The researchers discussed how nanotechnology holds the promise of revolutionizing the way medicine wages war against cancer, from providing new ways to combine drugs to delivering gene-silencing therapeutics for cancer cells. "What's really exciting to me is the patient evidence that reveal nanoparticles are actually going into tumor cells and releasing their payloads," said Davis. "[We're also] starting to see preliminary evidence that these therapies are having some effects in patients while also giving them a high quality of life."
Another promising technology is PET molecular imaging probes, which can rapidly search for cancer throughout all tissues of the body, as well as characterize each cancer lesion it detects within an individual patient. "All cancer treatments are in need of better molecular diagnostics... to better characterize the biology of cancer," said Phelps.

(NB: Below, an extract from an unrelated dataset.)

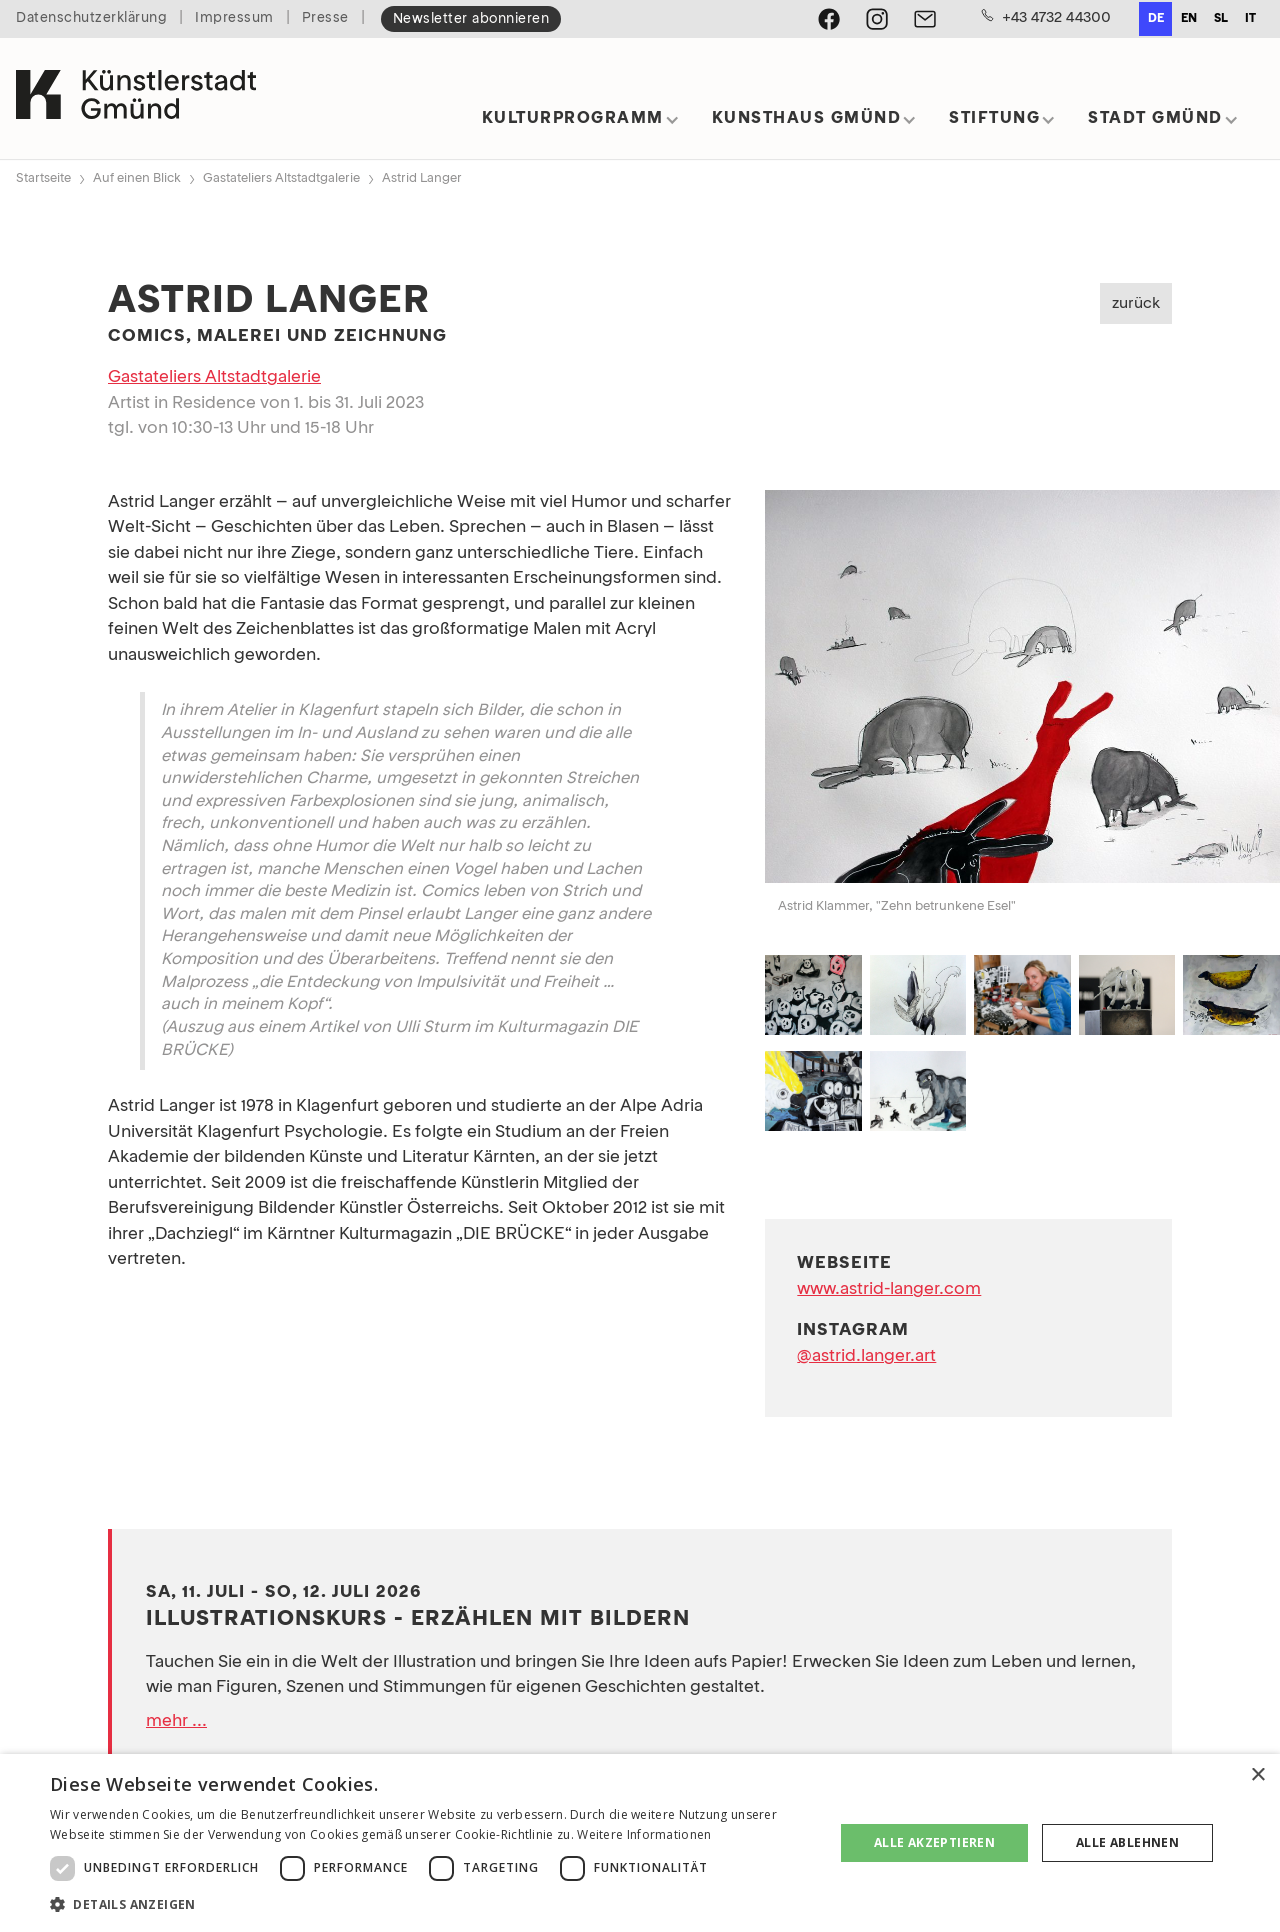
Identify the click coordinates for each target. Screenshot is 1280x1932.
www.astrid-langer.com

These technologies add a layer of precision, insight and invention to cancer treatment that can be transformative. Said Heath, "Nanotechnology is an amazing discovery tool ...giving us a new set of eyes that are opening up a whole new world." Regarding the future, he added, "All evidence suggests that when you do careful engineering of these nanotechnologies, the benefits are great." Barker agreed. "The nanotechnologies that are currently in use in the cancer community are actually making cancer therapies safer. They are uniformly increasing the efficiency, while reducing the toxicity for patients."